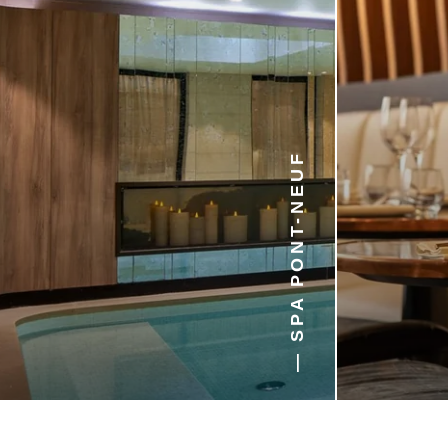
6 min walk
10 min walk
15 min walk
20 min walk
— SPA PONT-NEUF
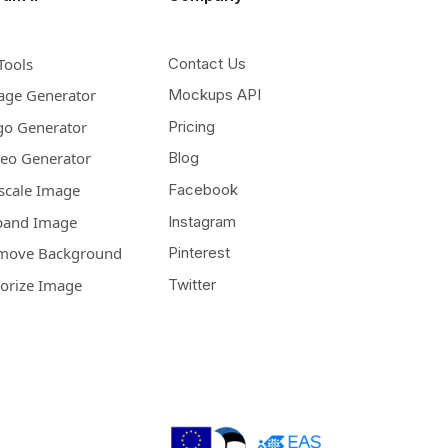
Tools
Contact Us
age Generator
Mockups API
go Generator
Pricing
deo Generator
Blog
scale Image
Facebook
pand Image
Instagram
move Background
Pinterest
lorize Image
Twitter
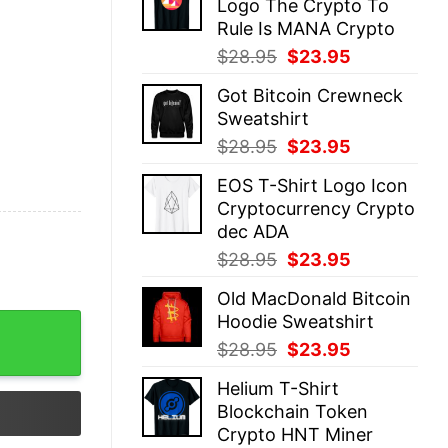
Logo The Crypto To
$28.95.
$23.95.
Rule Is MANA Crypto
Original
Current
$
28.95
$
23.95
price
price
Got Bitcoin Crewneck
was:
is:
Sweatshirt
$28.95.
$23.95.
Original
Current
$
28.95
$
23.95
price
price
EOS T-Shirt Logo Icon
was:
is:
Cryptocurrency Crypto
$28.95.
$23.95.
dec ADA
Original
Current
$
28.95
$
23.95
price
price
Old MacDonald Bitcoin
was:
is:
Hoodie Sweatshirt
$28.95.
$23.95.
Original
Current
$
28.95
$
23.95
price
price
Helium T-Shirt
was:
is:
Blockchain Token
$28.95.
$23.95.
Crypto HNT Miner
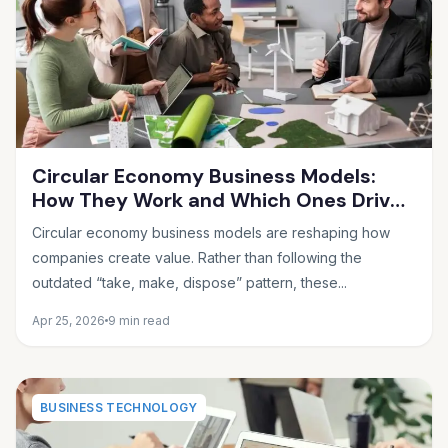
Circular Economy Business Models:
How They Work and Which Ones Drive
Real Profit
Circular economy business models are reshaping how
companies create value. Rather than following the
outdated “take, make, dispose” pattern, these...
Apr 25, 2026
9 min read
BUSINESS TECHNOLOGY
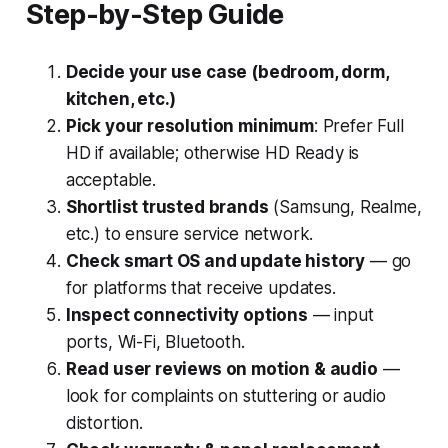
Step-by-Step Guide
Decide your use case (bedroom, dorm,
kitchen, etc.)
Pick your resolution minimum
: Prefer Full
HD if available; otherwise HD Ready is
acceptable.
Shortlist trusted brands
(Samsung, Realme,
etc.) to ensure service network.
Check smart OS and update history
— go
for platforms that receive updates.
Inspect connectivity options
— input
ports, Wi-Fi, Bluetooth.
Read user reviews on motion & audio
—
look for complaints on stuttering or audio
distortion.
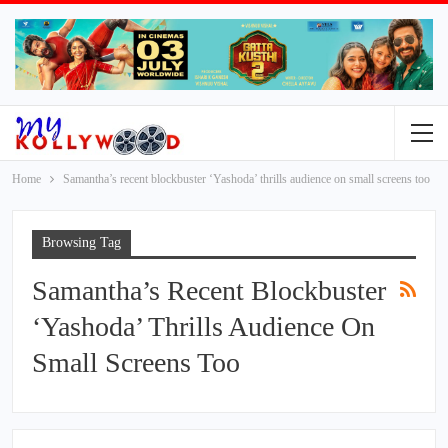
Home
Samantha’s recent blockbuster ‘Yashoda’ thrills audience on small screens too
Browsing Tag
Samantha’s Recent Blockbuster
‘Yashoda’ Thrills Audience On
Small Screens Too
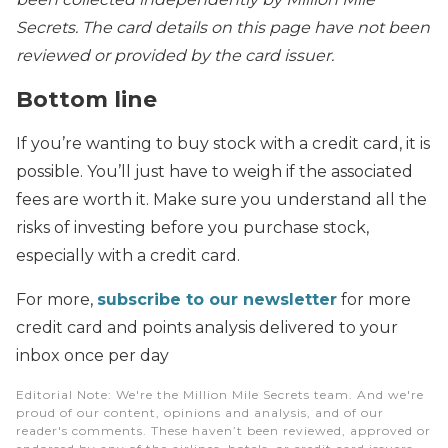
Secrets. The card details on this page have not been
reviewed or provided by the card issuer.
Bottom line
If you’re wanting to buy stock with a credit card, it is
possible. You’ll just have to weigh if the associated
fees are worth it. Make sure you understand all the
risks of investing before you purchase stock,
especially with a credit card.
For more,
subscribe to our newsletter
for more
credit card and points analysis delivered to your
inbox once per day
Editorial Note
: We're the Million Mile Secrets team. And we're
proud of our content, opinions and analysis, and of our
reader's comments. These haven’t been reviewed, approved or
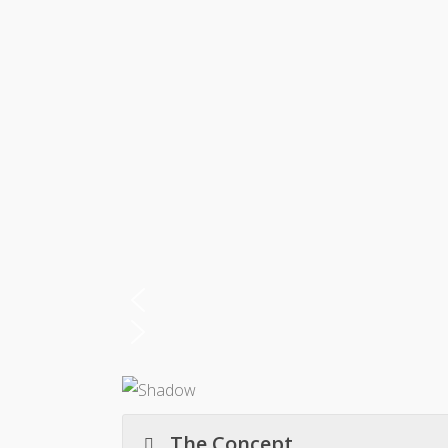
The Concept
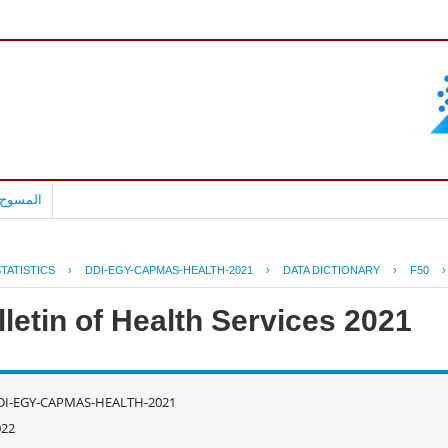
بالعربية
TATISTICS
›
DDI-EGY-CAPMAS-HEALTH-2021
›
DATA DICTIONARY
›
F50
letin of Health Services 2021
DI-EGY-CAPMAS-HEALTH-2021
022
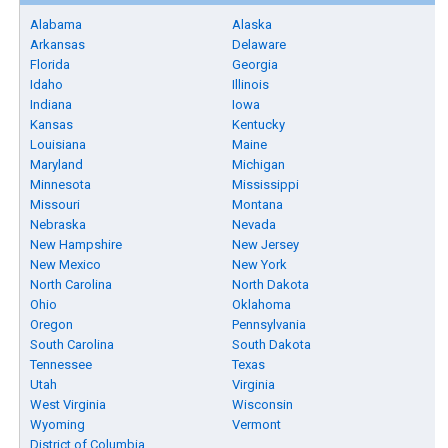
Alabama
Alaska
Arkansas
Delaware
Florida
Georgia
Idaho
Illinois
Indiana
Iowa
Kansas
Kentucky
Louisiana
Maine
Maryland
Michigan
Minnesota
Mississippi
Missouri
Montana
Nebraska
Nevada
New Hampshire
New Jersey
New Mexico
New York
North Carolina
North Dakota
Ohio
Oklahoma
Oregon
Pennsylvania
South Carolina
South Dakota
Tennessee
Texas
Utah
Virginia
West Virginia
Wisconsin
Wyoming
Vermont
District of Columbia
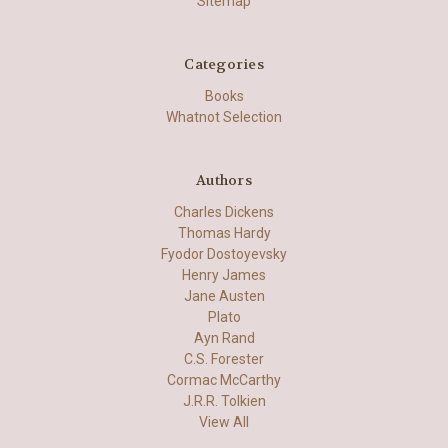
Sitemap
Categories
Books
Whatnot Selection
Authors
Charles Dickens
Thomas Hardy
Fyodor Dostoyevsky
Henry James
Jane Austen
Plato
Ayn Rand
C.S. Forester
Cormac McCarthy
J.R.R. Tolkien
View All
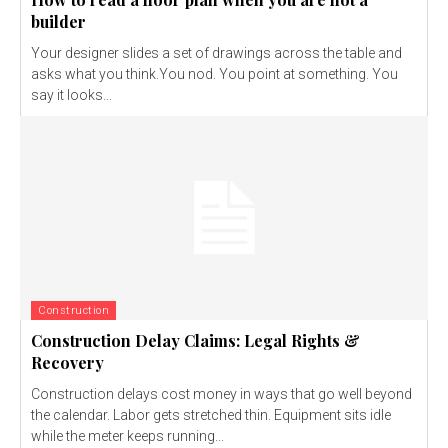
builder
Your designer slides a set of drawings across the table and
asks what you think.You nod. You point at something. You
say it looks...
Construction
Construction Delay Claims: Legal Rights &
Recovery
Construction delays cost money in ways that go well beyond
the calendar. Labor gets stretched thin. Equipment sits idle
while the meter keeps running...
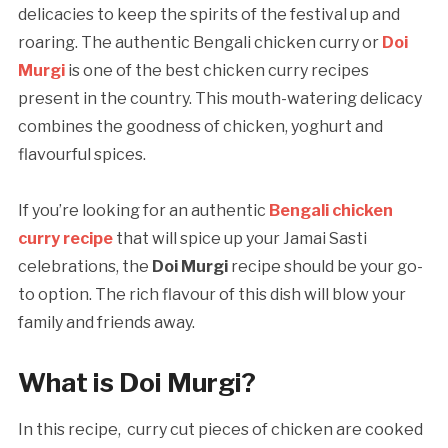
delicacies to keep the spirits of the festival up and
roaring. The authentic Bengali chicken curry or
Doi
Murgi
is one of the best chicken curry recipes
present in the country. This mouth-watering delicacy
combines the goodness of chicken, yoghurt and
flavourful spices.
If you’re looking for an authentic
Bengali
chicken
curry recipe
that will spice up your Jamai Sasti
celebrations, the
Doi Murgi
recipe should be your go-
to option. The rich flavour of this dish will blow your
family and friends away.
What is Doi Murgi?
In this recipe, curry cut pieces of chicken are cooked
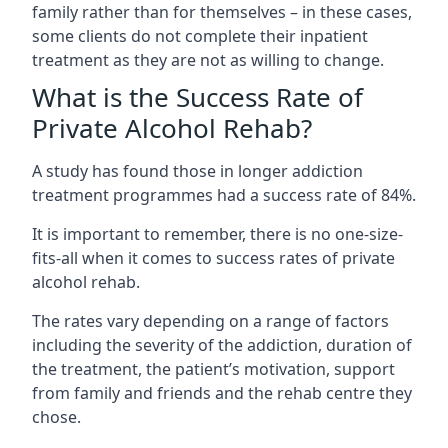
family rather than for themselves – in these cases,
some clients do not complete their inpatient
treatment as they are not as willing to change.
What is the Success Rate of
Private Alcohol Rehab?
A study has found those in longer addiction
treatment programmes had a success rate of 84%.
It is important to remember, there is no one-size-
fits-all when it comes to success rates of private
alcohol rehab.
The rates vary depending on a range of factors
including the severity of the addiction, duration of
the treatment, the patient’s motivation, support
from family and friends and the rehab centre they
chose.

----

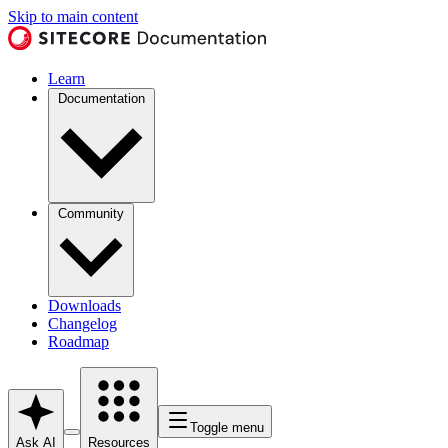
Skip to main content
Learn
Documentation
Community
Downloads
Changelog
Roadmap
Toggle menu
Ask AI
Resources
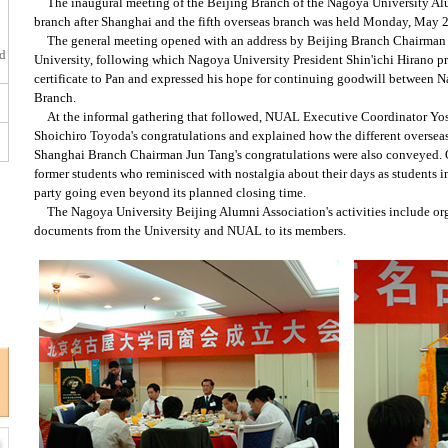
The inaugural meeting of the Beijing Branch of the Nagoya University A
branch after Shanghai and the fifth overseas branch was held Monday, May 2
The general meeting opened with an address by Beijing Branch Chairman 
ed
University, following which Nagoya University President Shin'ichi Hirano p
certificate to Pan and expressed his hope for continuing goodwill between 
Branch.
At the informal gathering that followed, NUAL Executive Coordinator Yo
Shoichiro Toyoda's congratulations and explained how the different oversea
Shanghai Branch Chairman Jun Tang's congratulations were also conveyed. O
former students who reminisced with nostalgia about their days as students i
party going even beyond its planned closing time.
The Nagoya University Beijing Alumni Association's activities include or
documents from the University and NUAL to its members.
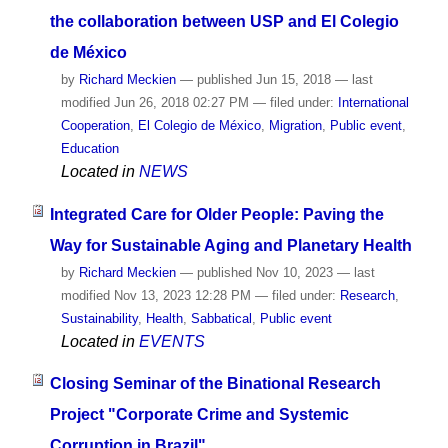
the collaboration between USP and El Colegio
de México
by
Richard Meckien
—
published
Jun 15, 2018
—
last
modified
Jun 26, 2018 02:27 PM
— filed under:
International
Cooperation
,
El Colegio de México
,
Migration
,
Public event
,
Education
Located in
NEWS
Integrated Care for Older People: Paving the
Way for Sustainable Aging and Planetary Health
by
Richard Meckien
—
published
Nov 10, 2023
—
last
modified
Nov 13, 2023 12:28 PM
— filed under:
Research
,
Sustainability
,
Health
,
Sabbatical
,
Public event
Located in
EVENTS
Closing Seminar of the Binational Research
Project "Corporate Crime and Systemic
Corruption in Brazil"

----

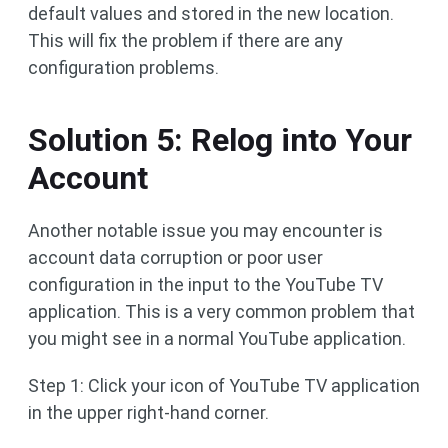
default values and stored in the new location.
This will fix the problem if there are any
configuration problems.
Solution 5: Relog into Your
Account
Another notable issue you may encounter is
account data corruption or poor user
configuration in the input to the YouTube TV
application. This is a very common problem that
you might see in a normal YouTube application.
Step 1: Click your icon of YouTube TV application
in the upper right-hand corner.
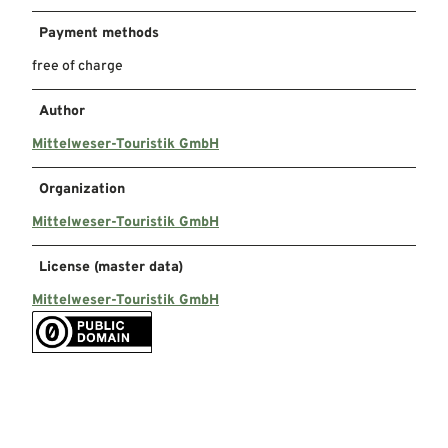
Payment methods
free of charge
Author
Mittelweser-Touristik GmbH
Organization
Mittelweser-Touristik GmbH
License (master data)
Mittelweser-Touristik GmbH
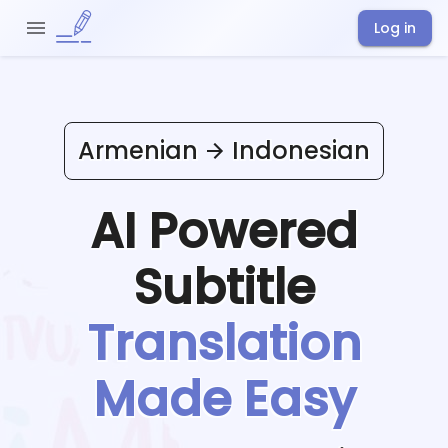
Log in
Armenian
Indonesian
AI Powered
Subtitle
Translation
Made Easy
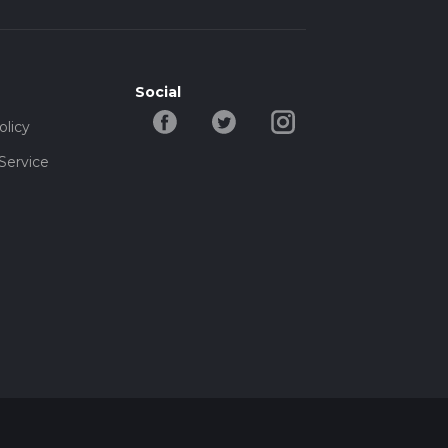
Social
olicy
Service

----

### WHAT NEEDS TO BE DONE:
Print, exactly, each line above from the one with "Construction Delay Claims: Legal Rights &" to the one with "The rates vary", end lines included. Leave pictures out of it.

### RESPONSE:
Construction Delay Claims: Legal Rights &
Recovery
Construction delays cost money in ways that go well beyond
the calendar. Labor gets stretched thin. Equipment sits idle
while the meter keeps running...
delicacies to keep the spirits of the festival up and
roaring. The authentic Bengali chicken curry or
Doi
Murgi
is one of the best chicken curry recipes
present in the country. This mouth-watering delicacy
combines the goodness of chicken, yoghurt and
flavourful spices.
If you’re looking for an authentic
Bengali
chicken
curry recipe
that will spice up your Jamai Sasti
celebrations, the
Doi Murgi
recipe should be your go-
to option. The rich flavour of this dish will blow your
family and friends away.
What is Doi Murgi?
In this recipe, curry cut pieces of chicken are cooked
family rather than for themselves – in these cases,
some clients do not complete their inpatient
treatment as they are not as willing to change.
What is the Success Rate of
Private Alcohol Rehab?
A study has found those in longer addiction
treatment programmes had a success rate of 84%.
It is important to remember, there is no one-size-
fits-all when it comes to success rates of private
alcohol rehab.
The rates vary depending on a range of factors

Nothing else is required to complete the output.